* _Assignment_
If a line in the records contains the string "lavoro", show that line.

***** The input

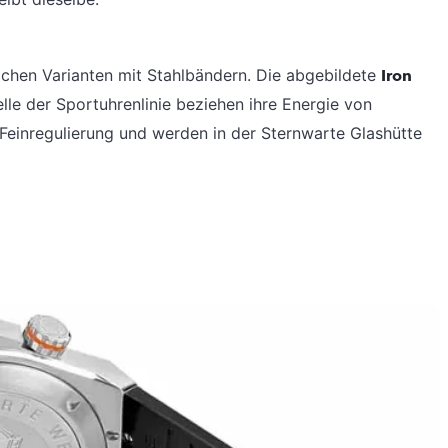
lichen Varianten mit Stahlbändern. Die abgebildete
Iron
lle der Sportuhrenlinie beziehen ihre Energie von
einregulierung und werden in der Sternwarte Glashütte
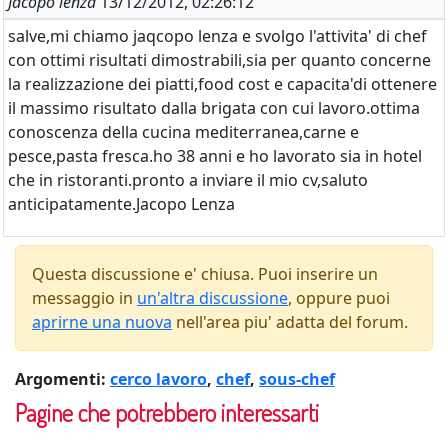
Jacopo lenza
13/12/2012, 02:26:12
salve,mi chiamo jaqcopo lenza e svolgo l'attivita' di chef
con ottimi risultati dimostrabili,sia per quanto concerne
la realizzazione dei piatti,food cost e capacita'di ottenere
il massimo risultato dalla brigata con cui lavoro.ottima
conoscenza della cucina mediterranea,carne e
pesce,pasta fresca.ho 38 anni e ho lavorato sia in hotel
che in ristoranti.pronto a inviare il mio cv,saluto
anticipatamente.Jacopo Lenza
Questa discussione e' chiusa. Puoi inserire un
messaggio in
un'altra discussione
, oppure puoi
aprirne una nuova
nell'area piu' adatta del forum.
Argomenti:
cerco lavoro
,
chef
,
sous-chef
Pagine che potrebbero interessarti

**********
***** The input

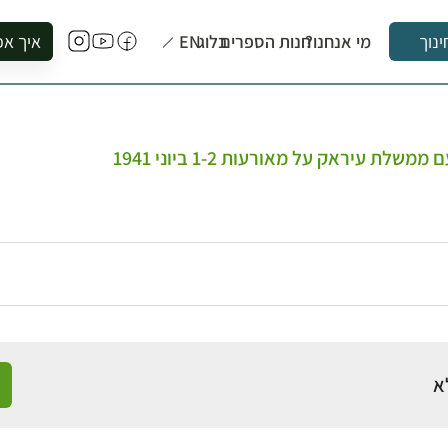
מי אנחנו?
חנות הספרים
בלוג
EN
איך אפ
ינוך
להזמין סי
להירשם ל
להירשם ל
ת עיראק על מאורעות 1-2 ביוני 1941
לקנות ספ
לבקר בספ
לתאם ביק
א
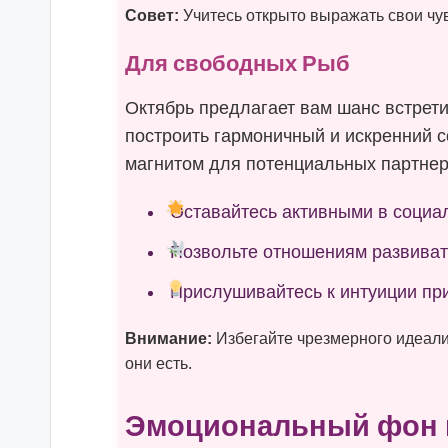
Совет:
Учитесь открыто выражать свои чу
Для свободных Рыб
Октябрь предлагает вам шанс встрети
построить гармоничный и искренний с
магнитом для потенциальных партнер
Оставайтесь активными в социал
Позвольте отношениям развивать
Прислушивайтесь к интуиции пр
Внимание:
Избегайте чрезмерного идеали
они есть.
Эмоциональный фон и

**********

* _Answer to this exercise_
il massimo risultato dalla brigata con cui lavoro.ottima
cerco lavoro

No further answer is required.